Until this week, New Hampshire was the final state without a map. With GOP Gov. Chris Sununu and the Republican majority in the state legislature unable to come to agreement on redistricting for the state’s two congressional districts, the state supreme court drew up a map — released on Tuesday — that makes minimal changes to the current districts.
Republicans won the House majority in the 2010 midterm elections thanks to a red tidal wave. Due in part to their success in the redistricting process coming out of the 2010 census, they held their majority in the chamber until 2018, when the Democrats retook control in a blue wave cycle.
While the GOP lost the White House and the Senate majority in the 2020 elections, they defied expectations and took a big bite out of the Democrats’ House majority. Republicans need a net gain of just five seats in the 435-member House in November’s elections to regain the majority.
Thanks to their advantage in control of governorships and state legislatures over the Democrats, Republicans headed into the 2022 cycle with greater control over the current redistricting process. But with the process nearly over, Democrats have six more leaning seats, while there was no change in the number of GOP-leaning districts.
“This is due to aggressive map-drawing by Democrats in states such as Illinois, as well as court decisions overturning Republican gerrymanders in states like North Carolina,” the political and polling analysis website FiveThirtyEight writes.
But FiveThirtyEight also notes that “the GOP is positioned for a net gain of three to five seats in 2022 just thanks to the new lines alone. Republicans have benefited from their own brazen cartography in states like Florida and courts striking down Democratic gerrymanders in Maryland and New York. Republicans have also shored up their existing position by converting light-red districts into safe seats in states like Texas.”
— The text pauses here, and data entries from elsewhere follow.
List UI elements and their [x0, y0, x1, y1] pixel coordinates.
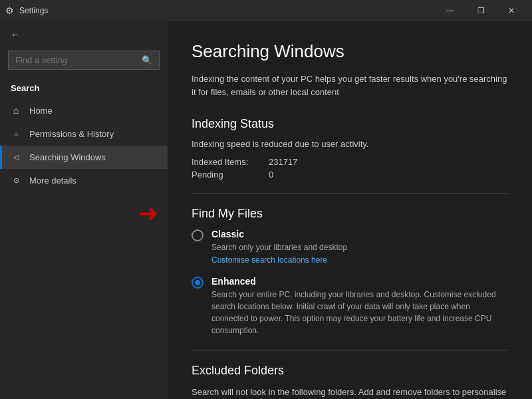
close-button[interactable]: ✕ — [496, 0, 527, 21]
minimize-button[interactable]: — — [435, 0, 466, 21]
sidebar-item-home[interactable]: ⌂ Home — [0, 98, 168, 122]
intro-text: Indexing the content of your PC helps yo… — [192, 72, 508, 98]
classic-label: Classic — [211, 229, 347, 239]
app-container: ← 🔍 Search ⌂ Home ○ Permissions & Histor… — [0, 21, 532, 399]
back-arrow-icon: ← — [11, 29, 20, 40]
title-bar-title: Settings — [19, 6, 48, 15]
sidebar-section-label: Search — [0, 78, 168, 98]
pending-row: Pending 0 — [192, 170, 508, 180]
enhanced-option-content: Enhanced Search your entire PC, includin… — [211, 276, 508, 336]
indexed-items-row: Indexed Items: 231717 — [192, 157, 508, 167]
divider-2 — [192, 350, 508, 350]
enhanced-description: Search your entire PC, including your li… — [211, 289, 508, 336]
search-icon: 🔍 — [142, 55, 152, 65]
permissions-icon: ○ — [11, 130, 21, 138]
title-bar: ⚙ Settings — ❐ ✕ — [0, 0, 532, 21]
pending-value: 0 — [269, 170, 273, 180]
indexed-items-label: Indexed Items: — [192, 157, 258, 167]
searching-icon: ◁ — [11, 153, 21, 162]
customise-locations-link[interactable]: Customise search locations here — [211, 255, 327, 265]
sidebar-item-searching-label: Searching Windows — [29, 152, 106, 162]
settings-icon: ⚙ — [5, 5, 14, 16]
pending-label: Pending — [192, 170, 258, 180]
home-icon: ⌂ — [11, 105, 21, 116]
indexing-status-text: Indexing speed is reduced due to user ac… — [192, 139, 508, 149]
sidebar-item-permissions-history[interactable]: ○ Permissions & History — [0, 122, 168, 146]
search-input[interactable] — [15, 55, 136, 65]
enhanced-radio-circle[interactable] — [192, 277, 203, 289]
indexed-items-value: 231717 — [269, 157, 297, 167]
maximize-button[interactable]: ❐ — [466, 0, 496, 21]
enhanced-label: Enhanced — [211, 276, 508, 287]
classic-radio-option[interactable]: Classic Search only your libraries and d… — [192, 229, 508, 265]
classic-option-content: Classic Search only your libraries and d… — [211, 229, 347, 265]
find-my-files-heading: Find My Files — [192, 207, 508, 221]
back-button[interactable]: ← — [0, 21, 168, 48]
sidebar-item-more-details-label: More details — [29, 176, 76, 186]
sidebar-item-searching-windows[interactable]: ◁ Searching Windows — [0, 146, 168, 169]
enhanced-radio-option[interactable]: Enhanced Search your entire PC, includin… — [192, 276, 508, 336]
sidebar-item-home-label: Home — [29, 106, 53, 116]
excluded-folders-heading: Excluded Folders — [192, 364, 508, 378]
arrow-indicator: ➜ — [138, 200, 158, 227]
title-bar-left: ⚙ Settings — [5, 5, 48, 16]
search-box[interactable]: 🔍 — [8, 51, 160, 70]
classic-description: Search only your libraries and desktop — [211, 241, 347, 253]
excluded-folders-description: Search will not look in the following fo… — [192, 386, 508, 399]
divider-1 — [192, 193, 508, 194]
indexing-status-heading: Indexing Status — [192, 117, 508, 131]
main-content: Searching Windows Indexing the content o… — [168, 21, 532, 399]
classic-radio-circle[interactable] — [192, 229, 203, 241]
sidebar-item-permissions-label: Permissions & History — [29, 129, 114, 139]
sidebar-item-more-details[interactable]: ⊙ More details — [0, 169, 168, 192]
more-details-icon: ⊙ — [11, 176, 21, 185]
page-title: Searching Windows — [192, 41, 508, 62]
title-bar-controls: — ❐ ✕ — [435, 0, 527, 21]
In the years following the 2010 redistricting cycle, courts tossed out maps draw by Republicans in four states — Florida, North Carolina, Pennsylvania and Texas — ruling that Republicans improperly used the party affiliations and race of voters to draw lines that favored GOP candidates, which is known as gerrymandering. Judges redrew the maps, giving the Democrats better chances to win House seats. Republicans argue that without the court rulings, they would currently control the House.
The NRRT was formed in 2017, amid those court rulings, to serve as the central redistricting resource for Republicans in all 50 states. That same year their Democratic counterpart, led by former Attorney General Eric Holder and supported by former President Barack Obama, also formed.
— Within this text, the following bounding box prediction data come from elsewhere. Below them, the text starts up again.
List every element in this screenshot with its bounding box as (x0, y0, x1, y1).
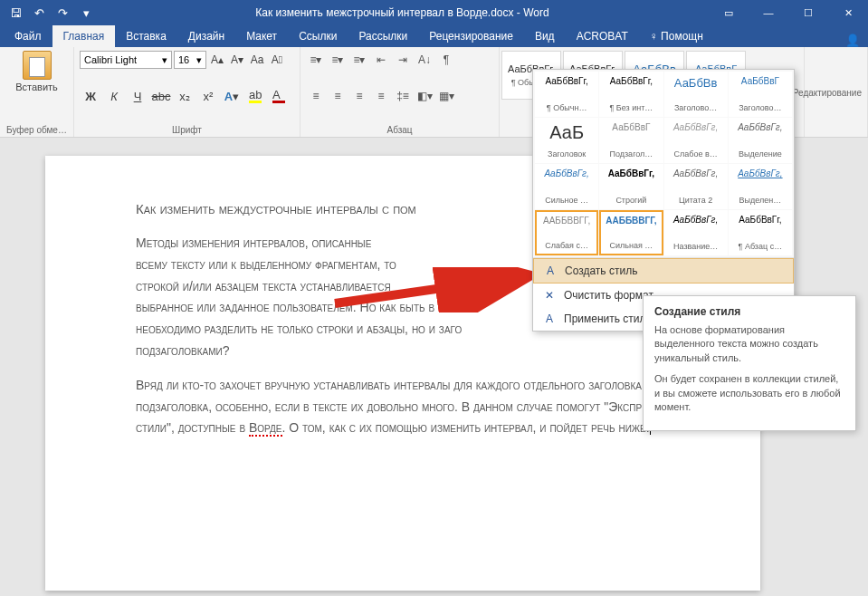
superscript-button[interactable]: x² (197, 87, 219, 105)
maximize-icon[interactable]: ☐ (788, 0, 828, 25)
shading-icon[interactable]: ◧▾ (415, 87, 434, 105)
style-gallery-item[interactable]: АаБбВвГг,¶ Обычн… (535, 72, 598, 117)
group-label: Шрифт (80, 125, 294, 135)
style-gallery-item[interactable]: АаБбВвГг,Выделен… (729, 164, 792, 209)
style-gallery-item[interactable]: АаБбВвЗаголово… (664, 72, 728, 117)
group-paragraph: ≡▾ ≡▾ ≡▾ ⇤ ⇥ A↓ ¶ ≡ ≡ ≡ ≡ ‡≡ ◧▾ ▦▾ Абзац (300, 47, 500, 137)
font-color-icon[interactable]: A (268, 87, 290, 105)
change-case-icon[interactable]: Aa (248, 51, 266, 69)
multilevel-icon[interactable]: ≡▾ (349, 51, 369, 69)
style-gallery-item[interactable]: ААББВВГГ,Сильная … (599, 210, 663, 255)
undo-icon[interactable]: ↶ (29, 3, 49, 23)
tab-home[interactable]: Главная (52, 25, 116, 47)
group-label: Буфер обме… (5, 125, 68, 135)
style-gallery-item[interactable]: АаБбВвГг,Выделение (729, 118, 792, 163)
tab-layout[interactable]: Макет (235, 25, 288, 47)
clear-formatting-icon[interactable]: A⃠ (268, 51, 286, 69)
tooltip-text: На основе форматирования выделенного тек… (654, 323, 844, 365)
justify-icon[interactable]: ≡ (371, 87, 391, 105)
align-center-icon[interactable]: ≡ (328, 87, 348, 105)
create-style-menuitem[interactable]: AСоздать стиль (533, 258, 794, 284)
grow-font-icon[interactable]: A▴ (208, 51, 226, 69)
paragraph-2[interactable]: Вряд ли кто-то захочет вручную устанавли… (136, 375, 670, 439)
font-size-combo[interactable]: 16▾ (174, 51, 206, 69)
font-name-combo[interactable]: Calibri Light▾ (80, 51, 172, 69)
text-effects-icon[interactable]: A▾ (221, 87, 243, 105)
tooltip-title: Создание стиля (654, 305, 844, 318)
style-gallery-item[interactable]: АаБбВвГг,Строгий (599, 164, 663, 209)
italic-button[interactable]: К (103, 87, 125, 105)
shrink-font-icon[interactable]: A▾ (228, 51, 246, 69)
save-icon[interactable]: 🖫 (5, 3, 25, 23)
align-right-icon[interactable]: ≡ (349, 87, 369, 105)
title-bar: 🖫 ↶ ↷ ▾ Как изменить межстрочный интерва… (0, 0, 868, 25)
tooltip-text: Он будет сохранен в коллекции стилей, и … (654, 372, 844, 414)
group-font: Calibri Light▾ 16▾ A▴ A▾ Aa A⃠ Ж К Ч abc… (74, 47, 300, 137)
tab-review[interactable]: Рецензирование (418, 25, 524, 47)
line-spacing-icon[interactable]: ‡≡ (393, 87, 413, 105)
tab-view[interactable]: Вид (524, 25, 566, 47)
group-editing: Редактирование (805, 47, 868, 137)
style-gallery-item[interactable]: АаБбВвГг,Название… (664, 210, 728, 255)
ribbon-tabs: Файл Главная Вставка Дизайн Макет Ссылки… (0, 25, 868, 47)
style-gallery-item[interactable]: АаБбВвГг,Слабое в… (664, 118, 728, 163)
align-left-icon[interactable]: ≡ (306, 87, 326, 105)
tab-references[interactable]: Ссылки (288, 25, 348, 47)
paste-label: Вставить (15, 82, 58, 92)
style-gallery-item[interactable]: АаБбВвГг,¶ Абзац с… (729, 210, 792, 255)
group-clipboard: Вставить Буфер обме… (0, 47, 74, 137)
decrease-indent-icon[interactable]: ⇤ (371, 51, 391, 69)
window-controls: ▭ — ☐ ✕ (709, 0, 868, 25)
bullets-icon[interactable]: ≡▾ (306, 51, 326, 69)
sort-icon[interactable]: A↓ (415, 51, 434, 69)
bold-button[interactable]: Ж (80, 87, 101, 105)
share-icon[interactable]: 👤 (844, 34, 861, 47)
minimize-icon[interactable]: — (749, 0, 788, 25)
tab-mailings[interactable]: Рассылки (348, 25, 418, 47)
redo-icon[interactable]: ↷ (52, 3, 72, 23)
subscript-button[interactable]: x₂ (174, 87, 196, 105)
highlight-icon[interactable]: ab (244, 87, 266, 105)
underline-button[interactable]: Ч (127, 87, 148, 105)
borders-icon[interactable]: ▦▾ (436, 87, 456, 105)
tooltip-create-style: Создание стиля На основе форматирования … (643, 295, 856, 431)
tell-me[interactable]: ♀ Помощн (639, 25, 714, 47)
style-gallery-item[interactable]: АаБбВвГг,Цитата 2 (664, 164, 728, 209)
window-title: Как изменить межстрочный интервал в Ворд… (96, 6, 709, 19)
tab-acrobat[interactable]: ACROBAT (566, 25, 639, 47)
qat-customize-icon[interactable]: ▾ (76, 3, 96, 23)
numbering-icon[interactable]: ≡▾ (328, 51, 348, 69)
ribbon-options-icon[interactable]: ▭ (709, 0, 749, 25)
increase-indent-icon[interactable]: ⇥ (393, 51, 413, 69)
style-gallery-item[interactable]: АаБбВвГЗаголово… (729, 72, 792, 117)
style-gallery-item[interactable]: АаБбВвГг,Сильное … (535, 164, 598, 209)
paste-icon (23, 51, 52, 80)
tab-insert[interactable]: Вставка (115, 25, 177, 47)
group-label: Абзац (306, 125, 493, 135)
style-gallery-item[interactable]: АаБбВвГПодзагол… (599, 118, 663, 163)
styles-gallery-dropdown: АаБбВвГг,¶ Обычн…АаБбВвГг,¶ Без инт…АаБб… (532, 69, 795, 332)
strike-button[interactable]: abc (150, 87, 172, 105)
style-gallery-item[interactable]: ААББВВГГ,Слабая с… (535, 210, 598, 255)
style-gallery-item[interactable]: АаБбВвГг,¶ Без инт… (599, 72, 663, 117)
tab-design[interactable]: Дизайн (177, 25, 235, 47)
show-marks-icon[interactable]: ¶ (436, 51, 456, 69)
tab-file[interactable]: Файл (4, 25, 52, 47)
style-gallery-item[interactable]: АаБЗаголовок (535, 118, 598, 163)
paste-button[interactable]: Вставить (5, 51, 68, 92)
quick-access-toolbar: 🖫 ↶ ↷ ▾ (0, 3, 96, 23)
close-icon[interactable]: ✕ (828, 0, 868, 25)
Kincaid told Fox News last month that the Democrats’ goal “was to flip the House and keep it. They’ve failed to do that. They flipped it but they’re not going to be able to keep it. The majority’s gone for them this fall and the majority is going to be harder for them to take back moving forward.”
And former New Jersey Gov. Chris Christie — who along with former Secretary of State Mike Pompeo has served as a NRRT co-chair — emphasized that the group’s successes are “going to show for Republicans in the fall elections in ‘22 and maybe even better in ‘24.”
Kincaid predicted that “with the [redistricting] victories, we’re probably at four to five more seats than we otherwise would be just through redistricting that we can go get.”
“We’ll be up a couple seats from where we were going into it and that’s a huge win considering the resource disadvantage,” he said. “We don’t have unlimited resources like them [the NDRC]. So we’ve been very specific and targeted where we’ve invested, and those targeted investments have paid off.”
“The bottom line is that Democrats not only over performed in redistricting and are entering this decade in a stronger position than before, but the overall House map is much fairer than last decade and will be competitive for years to come. This is not just a win for Democrats, more importantly it is a win for our democracy,” Burton emphasized.
And last month Burton told Fox News “we unequivocally stopped Republicans from drawing their way to a permanent majority in Congress — they tried to gerrymander their way to power like they did 10 years ago, and we stopped them.”
Putting partisanship aside, both Democrats and Republican would likely agree on another side effect from the current redistricting process — the number of truly competitive swing seats or battleground districts — has shrunk once again, with less than two-dozen highly competitive districts remaining.